_Problem requirements_.
Below are some entries. Count the lines where "ریاست" appears and state only that number.
------------------------
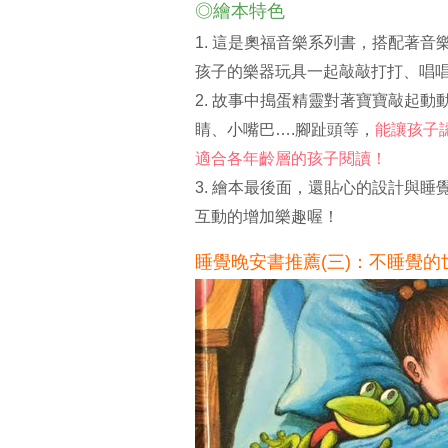
◎繪本特色
1. 這是奧福音樂系列書，搭配著音
孩子的樂器玩具一起敲敲打打、唱
2. 故事中搗蛋精靈對著寶寶敲起
睛、小嘴巴….腳趾頭等，
能讓孩子
適合各年齡層的孩子閱讀！
3. 繪本最後面，還貼心的設計與
互動的增加樂趣喔！
睡覺晚安書推薦(三)：不睡覺的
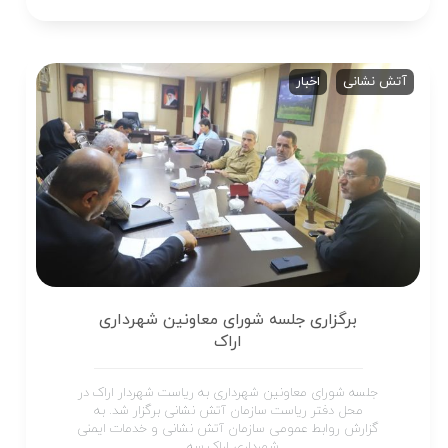
آتش نشانی
اخبار
برگزاری جلسه شورای معاونین شهرداری
اراک
جلسه شورای معاونین شهرداری به ریاست شهردار اراک در
محل دفتر ریاست سازمان آتش نشانی برگزار شد. به
گزارش روابط عمومی سازمان آتش نشانی و خدمات ایمنی
شهرداری اراک سه...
------------------------
_Answer space_.
2